Record extracts ::
------------------------

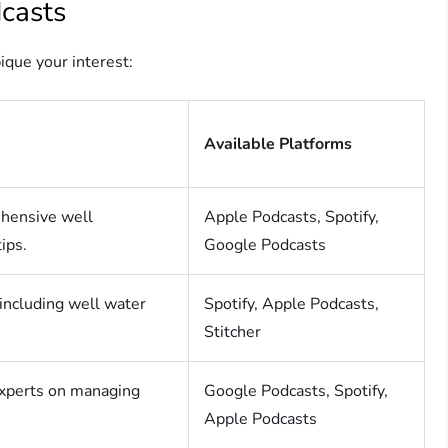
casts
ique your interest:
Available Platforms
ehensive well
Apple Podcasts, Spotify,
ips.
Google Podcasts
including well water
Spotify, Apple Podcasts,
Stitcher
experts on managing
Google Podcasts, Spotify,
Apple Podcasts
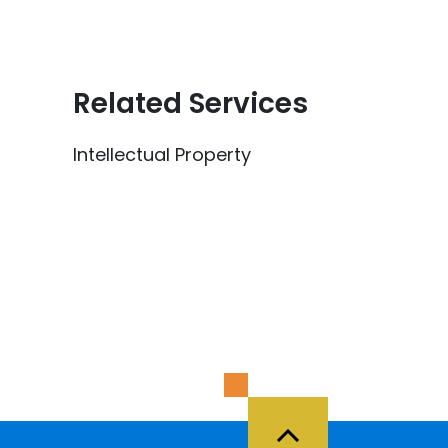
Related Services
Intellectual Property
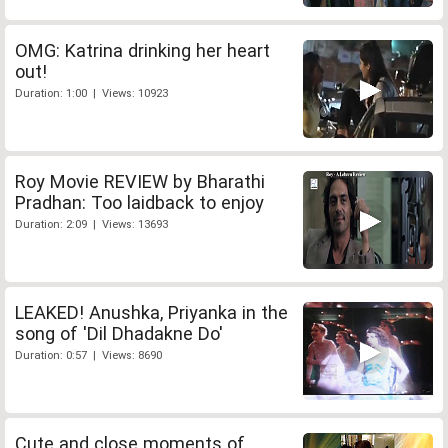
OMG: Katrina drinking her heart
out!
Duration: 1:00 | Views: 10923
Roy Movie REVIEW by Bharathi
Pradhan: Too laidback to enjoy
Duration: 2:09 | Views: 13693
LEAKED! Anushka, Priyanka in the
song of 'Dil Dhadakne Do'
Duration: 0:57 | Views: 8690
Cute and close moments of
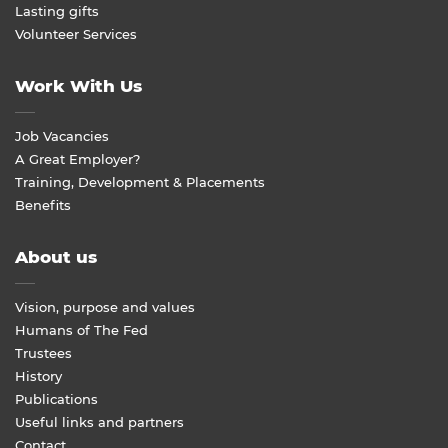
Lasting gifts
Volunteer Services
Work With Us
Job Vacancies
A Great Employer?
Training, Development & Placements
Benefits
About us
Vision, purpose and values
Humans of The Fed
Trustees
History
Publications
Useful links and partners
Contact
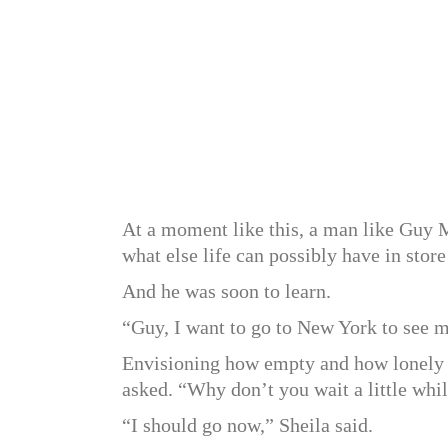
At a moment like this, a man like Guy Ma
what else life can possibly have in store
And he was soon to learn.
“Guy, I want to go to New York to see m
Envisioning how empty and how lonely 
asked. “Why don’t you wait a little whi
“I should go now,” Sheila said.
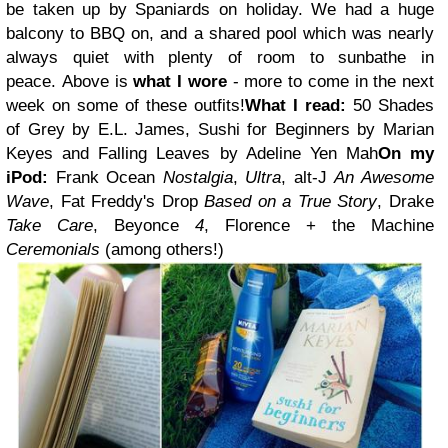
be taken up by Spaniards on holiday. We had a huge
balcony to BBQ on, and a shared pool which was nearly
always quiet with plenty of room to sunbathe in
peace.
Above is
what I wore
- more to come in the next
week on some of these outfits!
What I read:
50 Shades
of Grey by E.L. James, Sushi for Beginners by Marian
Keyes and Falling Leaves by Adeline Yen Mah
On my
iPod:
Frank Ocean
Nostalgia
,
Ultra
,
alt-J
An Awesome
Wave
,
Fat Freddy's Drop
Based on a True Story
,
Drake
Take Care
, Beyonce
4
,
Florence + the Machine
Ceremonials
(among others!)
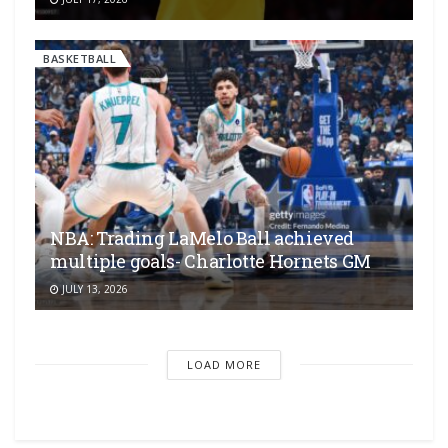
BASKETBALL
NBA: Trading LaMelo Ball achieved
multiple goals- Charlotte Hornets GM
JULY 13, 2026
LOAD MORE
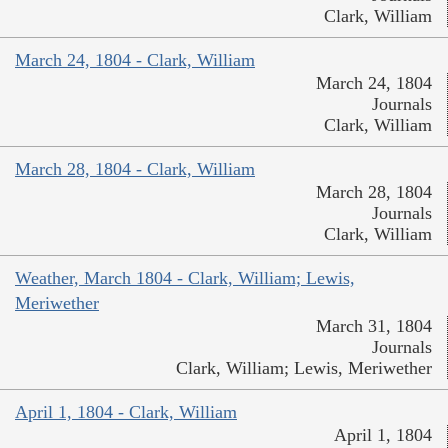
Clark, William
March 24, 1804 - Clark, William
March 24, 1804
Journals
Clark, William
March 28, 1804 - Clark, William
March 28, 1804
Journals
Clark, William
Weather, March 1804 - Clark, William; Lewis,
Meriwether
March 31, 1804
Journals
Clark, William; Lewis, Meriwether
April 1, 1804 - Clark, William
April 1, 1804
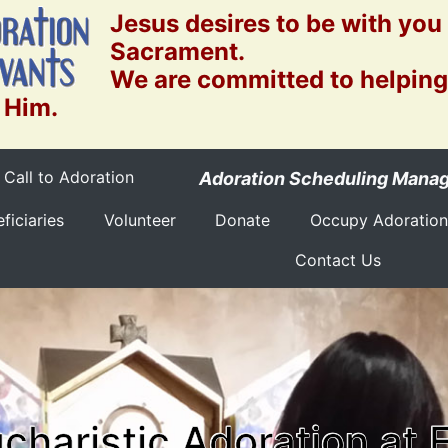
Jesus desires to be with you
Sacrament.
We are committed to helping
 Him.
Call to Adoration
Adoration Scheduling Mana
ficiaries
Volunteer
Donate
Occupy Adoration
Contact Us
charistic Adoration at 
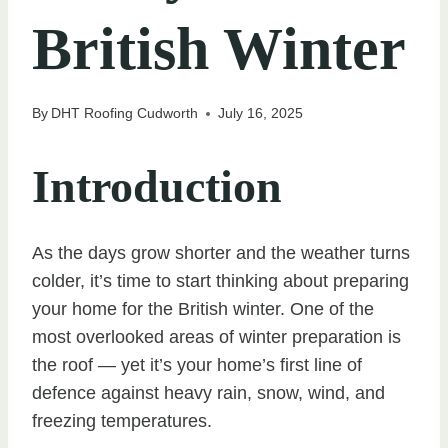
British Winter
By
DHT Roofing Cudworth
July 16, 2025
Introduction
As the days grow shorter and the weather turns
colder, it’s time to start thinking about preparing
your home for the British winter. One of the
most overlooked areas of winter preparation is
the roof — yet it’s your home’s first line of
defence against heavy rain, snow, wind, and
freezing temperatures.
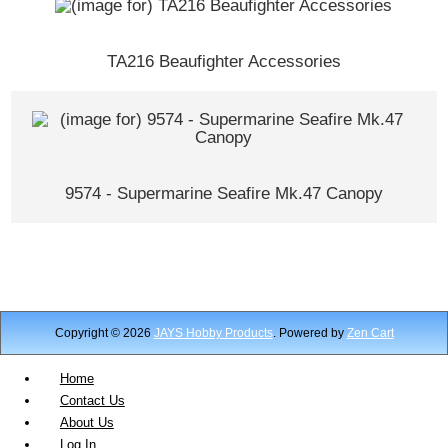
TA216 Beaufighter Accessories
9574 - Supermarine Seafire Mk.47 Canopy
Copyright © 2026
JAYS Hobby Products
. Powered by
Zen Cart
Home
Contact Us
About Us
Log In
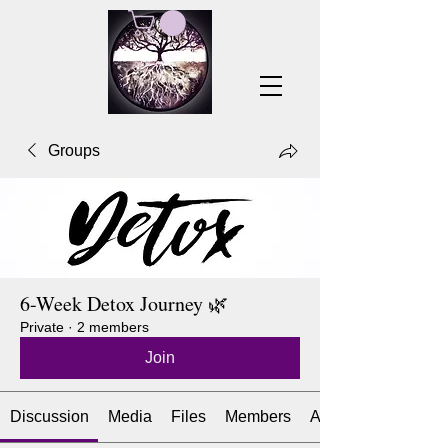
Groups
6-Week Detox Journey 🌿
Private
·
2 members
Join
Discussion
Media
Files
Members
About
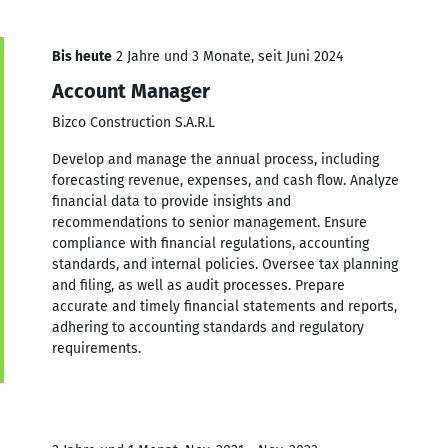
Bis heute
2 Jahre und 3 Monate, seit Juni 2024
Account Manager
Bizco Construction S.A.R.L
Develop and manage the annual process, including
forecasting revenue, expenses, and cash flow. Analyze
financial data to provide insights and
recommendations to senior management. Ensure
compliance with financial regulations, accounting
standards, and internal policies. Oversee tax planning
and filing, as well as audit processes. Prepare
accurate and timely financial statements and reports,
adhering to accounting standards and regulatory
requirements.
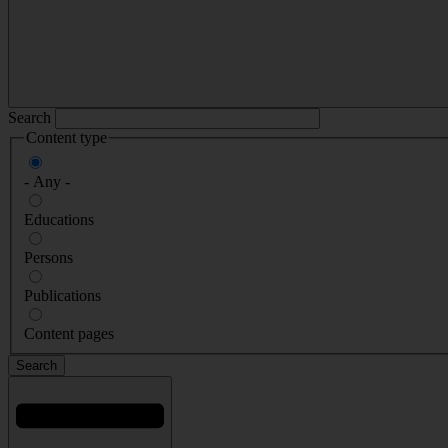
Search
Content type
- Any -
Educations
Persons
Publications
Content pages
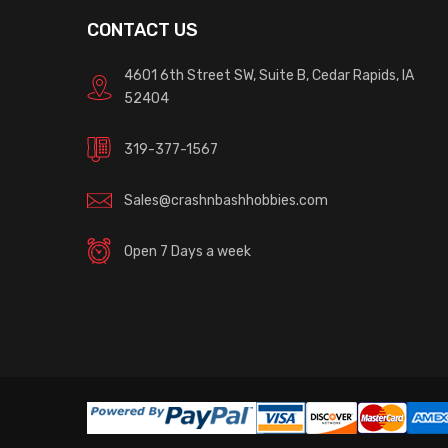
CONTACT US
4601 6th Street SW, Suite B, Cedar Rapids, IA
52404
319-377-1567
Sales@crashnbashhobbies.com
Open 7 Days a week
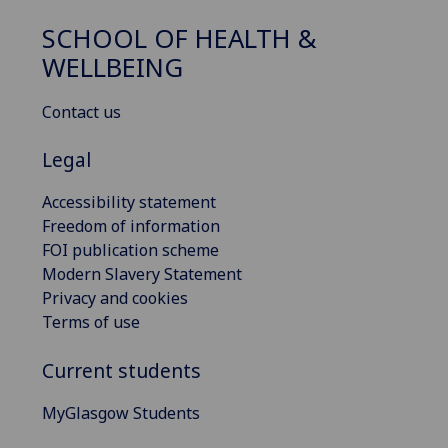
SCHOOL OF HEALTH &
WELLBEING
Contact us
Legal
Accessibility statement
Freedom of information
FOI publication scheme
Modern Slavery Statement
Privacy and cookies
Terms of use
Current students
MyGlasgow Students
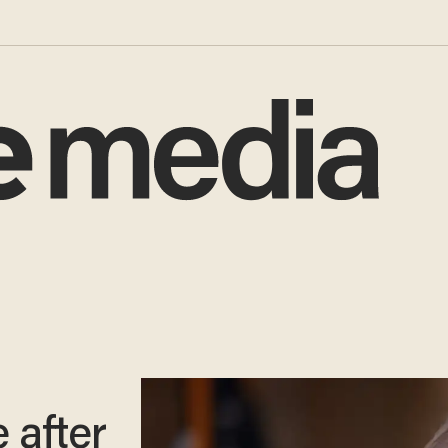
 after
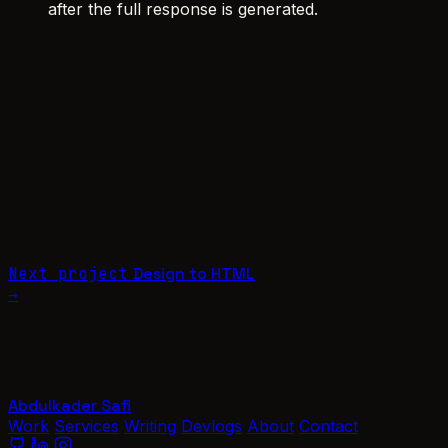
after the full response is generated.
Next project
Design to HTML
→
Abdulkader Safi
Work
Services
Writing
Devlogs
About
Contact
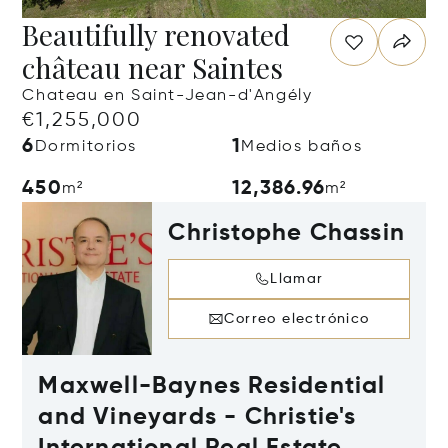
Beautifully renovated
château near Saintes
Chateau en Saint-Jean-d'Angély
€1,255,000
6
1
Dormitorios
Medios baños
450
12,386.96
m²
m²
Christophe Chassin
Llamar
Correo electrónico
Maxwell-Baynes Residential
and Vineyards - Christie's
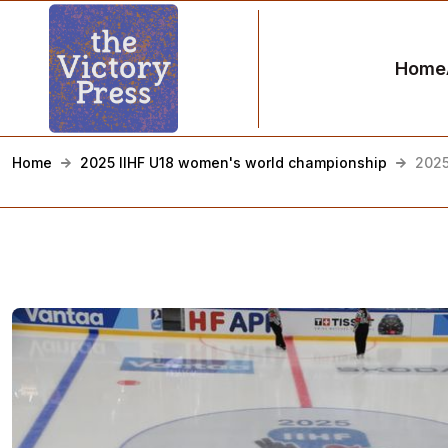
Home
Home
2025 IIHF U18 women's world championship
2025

------------------------

Lines, not occurrences, are what count: report how many lines of the records above include the word "accounting", and nothing else.

Final answer :: 2